L’intemporalité des longs tabliers aux plis
lourds ajoute une dimension spirituelle et morale à la scène ; le travail
du pain nourrit les corps comme les esprits. Cette trinité laïque exprimant le
labeur des hommes met en scène d’authentiques garçons boulangers dont
l’artiste a observé le travail.
La flamboyante exécution en briques de grès
polychrome est réalisée par la prestigieuse maison Émile Müller et Cie à qui
l’on doit la grande frise du Travail
pour la Porte monumentale de l’Exposition universelle de 1900.
Les Boulangers, qui s’inscrivent dans le traitement noble du monde ouvrier, sont aussi salués par la critique lors de ce grand événement ; l’auteur est récompensé par une médaille d’or.
Le Répit du travailleur, l'autre Penseur ?
Jules PENDARIÈS (1862 - 1933)
1925, marbre
Lieu : esplanade Roger Linet (11e)
1925, marbre
Lieu : esplanade Roger Linet (11e)
C’est à l’occasion du Salon de 1907 que la Ville de Paris
fit l’acquisition du Répit du travailleur, présenté par le sculpteur Jules
Pendariès dont toute la carrière fut fortement marquée par le monde du travail.

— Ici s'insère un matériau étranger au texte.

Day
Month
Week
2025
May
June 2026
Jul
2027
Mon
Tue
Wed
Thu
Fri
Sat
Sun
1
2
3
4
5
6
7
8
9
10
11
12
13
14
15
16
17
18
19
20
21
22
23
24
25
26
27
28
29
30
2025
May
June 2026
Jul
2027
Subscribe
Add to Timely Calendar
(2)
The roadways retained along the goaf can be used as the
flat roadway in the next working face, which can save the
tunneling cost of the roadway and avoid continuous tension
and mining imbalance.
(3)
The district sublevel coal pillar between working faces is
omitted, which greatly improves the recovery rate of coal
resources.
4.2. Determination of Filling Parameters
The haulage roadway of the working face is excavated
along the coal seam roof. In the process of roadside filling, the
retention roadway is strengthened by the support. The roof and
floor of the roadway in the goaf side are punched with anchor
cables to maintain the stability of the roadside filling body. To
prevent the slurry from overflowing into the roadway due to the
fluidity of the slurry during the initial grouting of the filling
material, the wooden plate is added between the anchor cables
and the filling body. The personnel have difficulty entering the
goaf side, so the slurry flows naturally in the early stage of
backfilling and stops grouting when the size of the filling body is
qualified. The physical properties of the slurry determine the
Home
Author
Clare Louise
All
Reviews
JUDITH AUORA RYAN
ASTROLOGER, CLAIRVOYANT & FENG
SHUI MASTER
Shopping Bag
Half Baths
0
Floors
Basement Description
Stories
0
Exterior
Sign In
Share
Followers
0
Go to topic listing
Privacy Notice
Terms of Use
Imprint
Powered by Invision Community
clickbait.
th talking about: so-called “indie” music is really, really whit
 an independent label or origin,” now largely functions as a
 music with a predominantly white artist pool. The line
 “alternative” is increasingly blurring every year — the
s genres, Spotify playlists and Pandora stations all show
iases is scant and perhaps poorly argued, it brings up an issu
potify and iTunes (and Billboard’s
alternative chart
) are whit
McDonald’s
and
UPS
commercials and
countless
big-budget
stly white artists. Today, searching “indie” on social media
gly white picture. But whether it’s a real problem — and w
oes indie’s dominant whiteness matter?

Initialement placé dans la mairie du 18e arrondissement, le marbre
fut échangé en 1909, à la demande de Pendariès, par le musée du Petit Palais
contre un autre groupe de l’artiste, Aux Champs, que le musée conservait.

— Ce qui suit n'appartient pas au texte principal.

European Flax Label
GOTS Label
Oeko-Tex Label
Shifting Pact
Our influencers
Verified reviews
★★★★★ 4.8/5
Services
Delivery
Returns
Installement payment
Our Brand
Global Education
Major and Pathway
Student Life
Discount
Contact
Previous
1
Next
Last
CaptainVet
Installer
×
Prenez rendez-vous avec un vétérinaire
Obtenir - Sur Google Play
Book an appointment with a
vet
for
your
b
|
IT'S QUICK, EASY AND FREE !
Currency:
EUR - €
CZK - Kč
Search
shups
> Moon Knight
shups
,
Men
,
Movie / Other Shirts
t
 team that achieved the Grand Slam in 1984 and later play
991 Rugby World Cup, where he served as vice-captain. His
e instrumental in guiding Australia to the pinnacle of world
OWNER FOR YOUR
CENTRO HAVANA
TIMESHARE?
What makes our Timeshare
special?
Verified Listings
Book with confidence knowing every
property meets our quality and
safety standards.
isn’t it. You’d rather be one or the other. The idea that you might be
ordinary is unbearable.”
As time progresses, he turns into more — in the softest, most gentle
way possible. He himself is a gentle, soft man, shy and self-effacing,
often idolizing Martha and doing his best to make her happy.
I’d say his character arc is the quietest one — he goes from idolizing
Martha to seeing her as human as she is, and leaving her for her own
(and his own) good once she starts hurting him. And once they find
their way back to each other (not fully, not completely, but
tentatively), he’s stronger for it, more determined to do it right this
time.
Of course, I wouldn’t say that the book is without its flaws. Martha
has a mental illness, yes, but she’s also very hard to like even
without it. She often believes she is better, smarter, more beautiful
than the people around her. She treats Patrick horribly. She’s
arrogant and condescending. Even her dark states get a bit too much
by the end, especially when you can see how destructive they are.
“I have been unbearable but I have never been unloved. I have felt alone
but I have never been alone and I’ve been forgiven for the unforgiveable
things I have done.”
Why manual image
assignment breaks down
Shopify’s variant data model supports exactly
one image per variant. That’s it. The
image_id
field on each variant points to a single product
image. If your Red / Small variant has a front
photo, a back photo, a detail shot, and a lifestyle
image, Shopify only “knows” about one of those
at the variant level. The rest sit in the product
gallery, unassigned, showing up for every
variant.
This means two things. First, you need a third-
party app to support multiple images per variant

C’est en 1926 qu’il trouva son emplacement définitif, devant l’usine Couesnon, une
manufacture d’instruments de musique, devenue dix ans plus tard la Maison des
Métallurgistes.
Appuyé sur son outil, hagard, les yeux perdus dans le
vide, épuisé après une journée de dur labeur, le mineur de Pendariès garde cependant
toute sa dignité. À travers lui, c’est à l’ensemble du monde ouvrier que le
sculpteur rend hommage ; ce monde ouvrier alors en plein essor, mais aussi
en pleine lutte pour ses droits, tel que Zola l’avait décrit vingt ans plus tôt
dans Germinal.
Son allure n’est pas sans rappeler la posture du Penseur,
et la légende voudrait que Rodin se soit inspiré de l’œuvre de Pendariès. Il
n’en est probablement rien, Rodin ayant commencé à travailler à cette figure
dès les années 1880.
Porteur de viande, hommage aux métiers de bouche
Albert BOUQUILLON (1908-1997)
1991, bronze
Lieu : Parc Georges-Brassens (15e)
1991, bronze
Lieu : Parc Georges-Brassens (15e)
Commandé par la Ville de Paris et
installé en 1991, le Porteur de viande d’Albert Bouquillon garde et
honore la mémoire d’une activité désormais disparue, mais chère au souvenir des
Parisiens, les métiers de bouche.
À jamais liée dans la mémoire
collective au souvenir des Halles de Baltard, le ventre de Paris, l’activité
alimentaire parisienne s’exerçait pourtant également dans deux lieux ayant
laissé une empreinte forte dans le territoire parisien : les abattoirs de
La Villette et de Vaugirard.
Construits par l’architecte Ernest
Moreau entre 1896 et 1907, les abattoirs se composaient de deux ensembles distincts, bien que
réunis dans la même enceinte : les abattoirs généraux et le marché aux
chevaux. Ils furent progressivement démolis entre 1977 et 1985 pour laisser la
place au parc Georges-Brassens. N’en subsistent aujourd’hui que les pavillons
d’entrée, le campanile de la criée et la halle aux chevaux.
Par ses formes
épurées, le Porteur de viande est un parfait exemple de la sculpture
figurative des années 1980-1990. On y reconnaît pourtant le geste ancestral,
mille fois répété par les hommes qui transportaient autrefois les quartiers de
viande débités ici même, vêtus de leurs tabliers emblématiques, que l’artiste a
su évoquer par une ligne à peine esquissée.